Come recita un detto, “non può fare più buio di mezzanotte”. La Corea del Nord potrebbe riuscire ad acquistare i barili russi a forte sconto rispetto alle quotazioni internazionali. I benefici sarebbero reciproci: Pyongyang otterrebbe un minimo di energia indispensabile per far ripartire la sua produzione; Mosca riuscirebbe a piazzare una minima parte del greggio invenduto e, allo stesso tempo, salderebbe i suoi legami geopolitici con lo stato asiatico, ora che si è giocata definitivamente l’Europa.

In più, la Russia potrebbe tornare a importare manodopera a basso costo e forzata dalla Corea del Nord, un business che negli anni passati ha fruttato parecchio alle imprese che ne hanno fatto uso, specie in Siberia, così come alle casse statali del regime comunista. E le importazioni di fertilizzanti, di cui abbonda la Russia, aumenterebbero la resa dei raccolti, riducendo la fame nel paese. Una ripresa degli interscambi commerciali avrebbe effetti espansivi sull’economia nordcoreana, la quale perlomeno smetterebbe di arretrare. Peraltro, il nuovo presidente-eletto sudcoreano Yoon Seok-youl ha vinto le elezioni su un programma di maggiore ostilità al vicino del nord e che possiamo riassumere con “prima vedere cammello”. Basta accordare fiducia ex ante a Kim Jong-Un, prima i fatti.

Corea del Nord tra le braccia di Mosca

La Corea del Nord sembra spinta più che mai tra le braccia di Cina e Russia, saldando un blocco geopolitico sempre più nitido in Asia e in funzione anti-occidentale. Per il momento, però, non sembrano visibili benefici immediati dalla guerra ucraina.
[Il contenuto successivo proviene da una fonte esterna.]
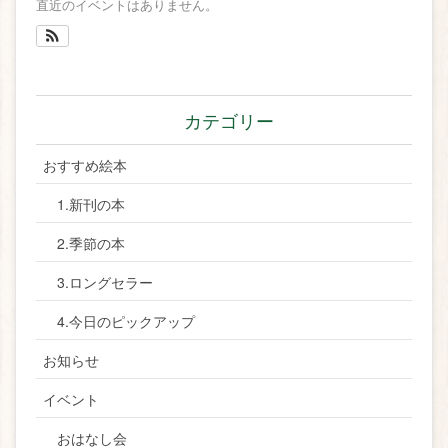
直近のイベントはありません。
カテゴリー
おすすめ絵本
1.新刊の本
2.季節の本
3.ロングセラー
4.今日のピックアップ
お知らせ
イベント
おはなし会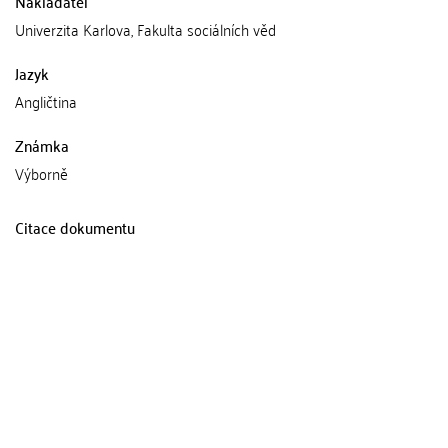
Nakladatel
Univerzita Karlova, Fakulta sociálních věd
Jazyk
Angličtina
Známka
Výborně
Citace dokumentu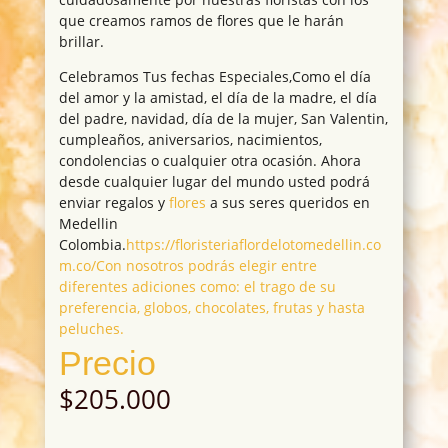
que creamos ramos de flores que le harán
brillar.
Celebramos Tus fechas Especiales,Como el día
del amor y la amistad, el día de la madre, el día
del padre, navidad, día de la mujer, San Valentin,
cumpleaños, aniversarios, nacimientos,
condolencias o cualquier otra ocasión. Ahora
desde cualquier lugar del mundo usted podrá
enviar regalos y
flores
a sus seres queridos en
Medellin
Colombia.
https://floristeriaflordelotomedellin.co
m.co/Con nosotros podrás elegir entre
diferentes adiciones como: el trago de su
preferencia, globos, chocolates, frutas y hasta
peluches.
Precio
$
205.000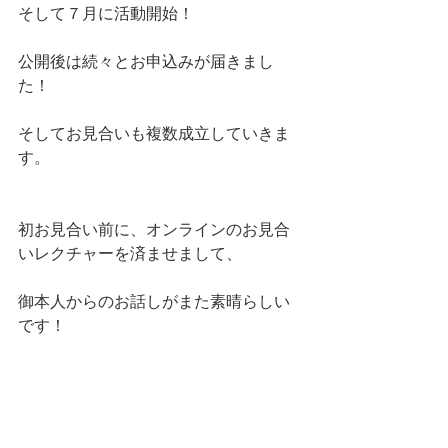
そして７月に活動開始！
公開後は続々とお申込みが届きまし
た！
そしてお見合いも複数成立していきま
す。
初お見合い前に、オンラインのお見合
いレクチャーを済ませまして、
御本人からのお話しがまた素晴らしい
です！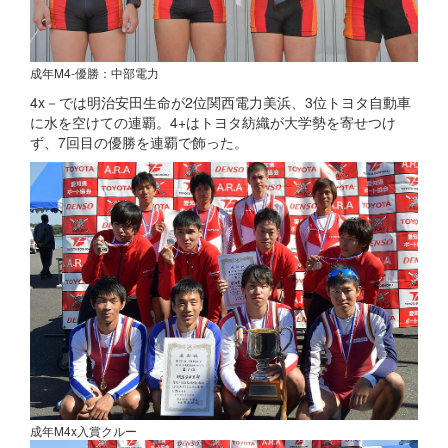
成年M4-優勝：中部電力
4x－では明治安田生命が2位関西電力美浜、3位トヨタ自動車
に水を空けての連覇。4+はトヨタ紡織が大学勢を寄せつけ
ず、7回目の優勝を連覇で飾った。
成年M4x入賞クルー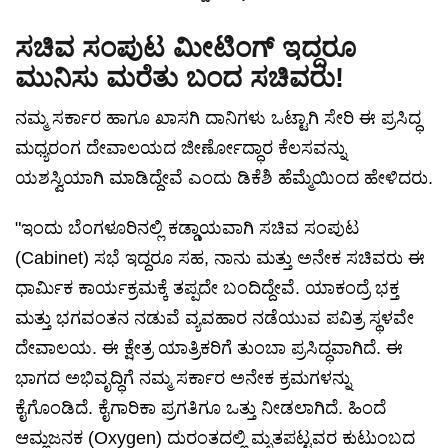
ಸಚಿವ ಸಂಪುಟ ಮೀಟಿಂಗ್ ಇದ್ದರೂ
ಮುನಿಸು ಮರೆತು ಬಂದ ಸಚಿವರು!
ನಮ್ಮ ಸರ್ಕಾರ ಹಾಗೂ ಖಾಸಗಿ ದಾನಿಗಳು ಒಟ್ಟಾಗಿ ಸೇರಿ ಈ ಪ್ರಸಿದ್ಧ
ಮಧ್ಯರಂಗ ದೇವಾಲಯದ ಜೀರ್ಣೋದ್ಧಾರ ಕೆಲಸವನ್ನು
ಯಶಸ್ವಿಯಾಗಿ ಮಾಡಿದ್ದೇವೆ ಎಂದು ಡಿಕೆಶಿ ಹೆಮ್ಮೆಯಿಂದ ಹೇಳಿದರು.
"ಇಂದು ಬೆಂಗಳೂರಿನಲ್ಲಿ ಕಡ್ಡಾಯವಾಗಿ ಸಚಿವ ಸಂಪುಟ
(Cabinet) ಸಭೆ ಇದ್ದರೂ ಸಹ, ನಾನು ಮತ್ತು ಅನೇಕ ಸಚಿವರು ಈ
ಧಾರ್ಮಿಕ ಕಾರ್ಯಕ್ರಮಕ್ಕೆ ತಪ್ಪದೇ ಬಂದಿದ್ದೇವೆ. ಯಾಕಂದ್ರೆ ಭಕ್ತ
ಮತ್ತು ಭಗವಂತನ ನಡುವೆ ವ್ಯವಹಾರ ನಡೆಯುವ ಪವಿತ್ರ ಸ್ಥಳವೇ
ದೇವಾಲಯ. ಈ ಕ್ಷೇತ್ರ ಯಾತ್ರಿಕರಿಗೆ ತುಂಬಾ ಪ್ರಸಿದ್ಧವಾಗಿದೆ. ಈ
ಭಾಗದ ಅಭಿವೃದ್ಧಿಗೆ ನಮ್ಮ ಸರ್ಕಾರ ಅನೇಕ ಕ್ರಮಗಳನ್ನು
ಕೈಗೊಂಡಿದೆ. ಕೈಗಾರಿಕಾ ಪ್ರಗತಿಗೂ ಒತ್ತು ನೀಡಲಾಗಿದೆ. ಹಿಂದೆ
ಆಮ್ಲಜನಕ (Oxygen) ದುರಂತದಲ್ಲಿ ಮೃತಪಟ್ಟವರ ಕುಟುಂಬದ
Al contrario, la repressione ai danni dei “donju”, la classe imprenditoriale e benestante nordcoreana, si sta intensificando. Da un lato le frontiere con la Cina sono state parzialmente riaperte per ammettere alcuni scambi commerciali, dall’altro è guerra totale al contrabbando. Persino i funzionari del Ministero della Sicurezza di Stato e del Ministero della Sicurezza Sociale minacciano di dimettersi dai loro incarichi, spaventati per la caccia ai “corrotti” che accettano mazzette in cambio di un occhio chiuso sui traffici illeciti al confine.
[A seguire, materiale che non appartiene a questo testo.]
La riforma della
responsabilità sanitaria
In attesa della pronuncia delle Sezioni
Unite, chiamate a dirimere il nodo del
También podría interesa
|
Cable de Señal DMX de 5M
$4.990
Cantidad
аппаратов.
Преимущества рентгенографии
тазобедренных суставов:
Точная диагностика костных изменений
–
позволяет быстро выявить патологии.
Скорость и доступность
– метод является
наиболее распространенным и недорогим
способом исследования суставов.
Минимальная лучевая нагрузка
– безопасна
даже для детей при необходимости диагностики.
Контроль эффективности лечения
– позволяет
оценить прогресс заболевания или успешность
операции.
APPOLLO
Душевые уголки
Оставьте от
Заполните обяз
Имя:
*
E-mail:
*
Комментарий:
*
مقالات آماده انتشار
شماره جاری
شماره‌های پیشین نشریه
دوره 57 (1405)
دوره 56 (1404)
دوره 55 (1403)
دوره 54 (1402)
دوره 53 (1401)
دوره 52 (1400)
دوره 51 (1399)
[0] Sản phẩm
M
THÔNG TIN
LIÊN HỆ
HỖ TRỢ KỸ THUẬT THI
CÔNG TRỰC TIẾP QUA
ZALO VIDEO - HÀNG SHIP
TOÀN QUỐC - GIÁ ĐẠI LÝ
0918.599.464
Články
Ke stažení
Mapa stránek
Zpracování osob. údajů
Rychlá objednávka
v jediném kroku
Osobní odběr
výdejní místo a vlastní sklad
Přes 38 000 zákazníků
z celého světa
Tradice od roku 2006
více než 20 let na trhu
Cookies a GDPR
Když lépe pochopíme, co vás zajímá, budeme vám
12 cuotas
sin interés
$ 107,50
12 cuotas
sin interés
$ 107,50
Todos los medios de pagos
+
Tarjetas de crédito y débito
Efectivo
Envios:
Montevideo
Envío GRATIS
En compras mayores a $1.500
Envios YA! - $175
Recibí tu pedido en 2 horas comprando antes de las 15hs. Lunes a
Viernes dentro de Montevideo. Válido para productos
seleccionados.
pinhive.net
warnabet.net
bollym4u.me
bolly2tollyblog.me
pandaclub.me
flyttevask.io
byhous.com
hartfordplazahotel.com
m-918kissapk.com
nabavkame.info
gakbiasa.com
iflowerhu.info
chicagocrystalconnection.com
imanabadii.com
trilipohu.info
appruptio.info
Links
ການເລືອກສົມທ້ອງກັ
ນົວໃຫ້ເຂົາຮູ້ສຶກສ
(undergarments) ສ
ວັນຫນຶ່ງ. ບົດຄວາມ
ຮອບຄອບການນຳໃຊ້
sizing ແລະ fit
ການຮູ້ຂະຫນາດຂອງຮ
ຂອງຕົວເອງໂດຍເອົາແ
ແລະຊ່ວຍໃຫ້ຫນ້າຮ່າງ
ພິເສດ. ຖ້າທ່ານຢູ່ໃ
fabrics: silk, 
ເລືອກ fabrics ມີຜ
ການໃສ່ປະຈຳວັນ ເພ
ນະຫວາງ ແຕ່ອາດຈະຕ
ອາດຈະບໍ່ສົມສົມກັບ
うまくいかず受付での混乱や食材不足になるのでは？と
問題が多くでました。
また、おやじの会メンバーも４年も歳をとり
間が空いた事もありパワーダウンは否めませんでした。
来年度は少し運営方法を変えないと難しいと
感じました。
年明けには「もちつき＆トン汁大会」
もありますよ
Addirittura, riporta il NK-Daily, quotidiano di opposizione al regime in attività all’estero, sarebbero partite indagini per accertare la provenienza del denaro in possesso delle famiglie benestanti e andando indietro fino a un periodo di 10 anni. Senonché proprio Kim Jong-Un aveva tollerato la diffusione di molte attività imprenditoriali non ufficiali, al fine di migliorare le condizioni di vita dei nordcoreani. Adesso, il suo timore consiste nel ritrovarsi a gestire una pandemia in casa senza alcun mezzo, con una sanità praticamente inesistente. Per questo vuole far capire con processi anche esemplari – un contrabbandiere è stato condannato a 15 anni di lavori forzati – che la riapertura delle frontiere con la Cina non significa alcun ritorno alla normalità. In attesa che da Kiev arrivino buone nuove sul piano delle relazioni commerciali con l’alleato russo.